* * *
Была уже ранняя ночь. Темно-сиреневая туша огромной тучи заполнила весь верх, который отсюда, с жалкой позиции маленького человечка, выглядел как дно перевернутой преисподней, залитой грехом и слезами посудины. Лишь в дальнее далеко, где мой край обретал пределы, на севере и юге, закатившее глаз солнце еще доплевывалось лучами, освещая с одной стороны нары, сходки, угрюмые буреломы из болотной хвои и нюхательных грибов и вечную мерзлую мглу, а с другой перегретые от дневного жара лезвия ятаганов и жалящие небо острия минаретов, восторженная песня муэдзинов и еле слышный свист из ноздрей пленных рабов, тихую радость зашторенных жен и проклятия безводной, иссохшей, с треснувшими губами и шершавым покатым лбом земли.
Я шел к краеведческому музею, как ползет заговоренный терпкой травой муравей, таща не вне, а внутри себя мертвого соплеменника, спотыкался, будто был обычный в тяжкую умирающую осеннюю пору обессиленный своим весом шмель, ничего не успевший за лето, кроме жужжать и потеть, я стал и хотел стать полусгнившим листом, слетевшим наконец с тупого дуба или любимицы висельников осины, чтобы наверняка спастись от проблем, упасть в землю и тихо гнить, создавая гумус, то есть рай для идущих вслед. Мне было все равно, еда и вода, сад или ад, сон или явь. Ведь, кажется, теперь только безразличие еще держит мир.
В глубоком длинном темном подвале Музея в углу с тряпьем ковырялся старший техник Афиноген.
– Чего приперся? – мокро кашляя, спросил он меня.
– Не знаю, – философски заметил я. – С одной стороны, жрать не разучился, а сдругой – тошнит от верхней жизни, – я ткнул туда пальцем. – С третьей… хочу что-нибудь где-нибудь взорвать… чтобы рвануло так… чтобы даже у попов крыша съехала.
– Ну ты террорит, – приклеил меня техник. – Пашка чтоль ты?
– Тут внизу я Павел, блин. А наверху… наверху я козел дойный и овца без племени-рода. Племя неполноценное и младое.
– А ты не буйный? – опасливо воззрился техник, человек для Нюрки явно мелкий, но жилистый.
– Не сомневайтесь, просто отец заболел.
– Тада… как скажешь. Робить-то будешь, или отсидеться пришел? Как все.
– Могу, – сообщил я вяло. – Какой вентиль крутить?
– Нюрка собчила, ты робить больше их пола горазд. С уважением против тебя.
– Это зря. Начинаю с охотой, не отгонишь, но быстро гасну. Надоедает до икоты.
– Так все, – мирно согласился Гена, стуча железом по железу. – Иди, вон, в третью дверь, большой вентиль на два оборота по стрелке. Кто это «оборот» знаешь?
– Крутились, – скупо сознался я.
В тухлой тусклой комнатенке я провернул огромный вентиль, и где-то в невидимой трубе ухнуло и понесло, пахнуло вонью и нечистью, дохнуло затхлым, кислым и негодным.

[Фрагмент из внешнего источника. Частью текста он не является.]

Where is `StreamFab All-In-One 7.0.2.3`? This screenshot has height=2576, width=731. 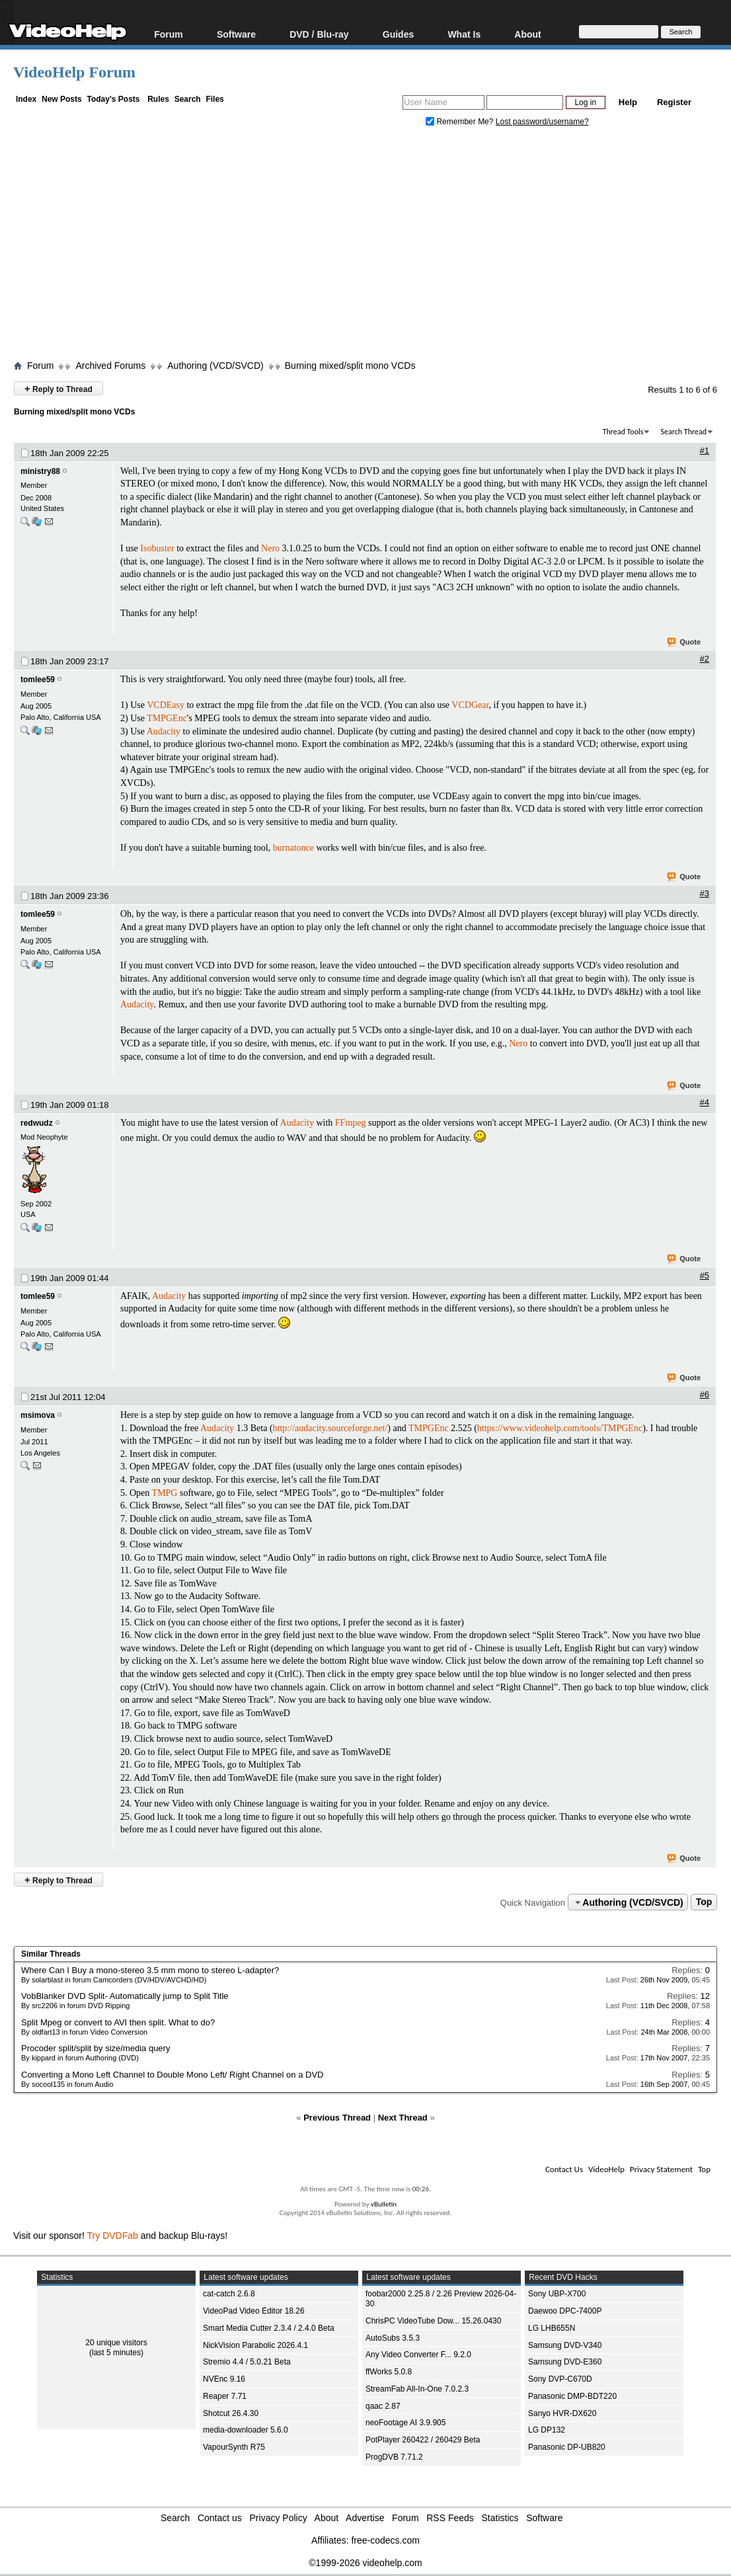 StreamFab All-In-One 7.0.2.3 is located at coordinates (417, 2389).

За моей спиной маячил Афиноген:
– Журчать начнет, закрывай, – бросил он и ушел.
Когда я вернулся, техник сидел на тряпье и сосал полузатухшую папиросу, из которой трубой валил дым, как от тонущего буксира.
– Афиныч, а куда канализацию сбрасываем? – спросил я, присев рядом.
– Тебе зачем? Бросаешь, и бросай. Нашел о чем заботу. А ты не стукачка случаем?
– Нет. У меня просто голова не в порядке, – признался я. – Сплю мало, очень стал переживучий. Девушку хорошую завел, а все равно – мимо, хожу, как лунаход. Тут петь захотелось, так ни одной песни не вспомнил.
– Как так? – удивился техник. – А вот: во поле береза… люли-люли…
– Эту помню. А другую нет. Была песня, бабка в глухом детстве пела – почти музыку вспомнил, почти слова на язык… нет, вымело. Вся жизнь, как канализация.
– Мы ее туда сбрасываем, вниз… – сказал техник.
– В какой низ? У нас низа никакого нет в крае, только верх.
– У вас, белоручков, низа нет, – усмехнулся своему знанию Афиноген. – А в натуре – вон он, в своем красе и полном соку. Бежит река погани влево и в нижние отводы метра съезжает.
– Чего-о? – у меня шары полезли на лоб.
– А того.
– Не чуди, и слушать не хочу. Метро, – возмутился я, несколько бесясь. – Метро оно на радость нам в нутро. Нет никакого метра, Афиныч, одна сказка.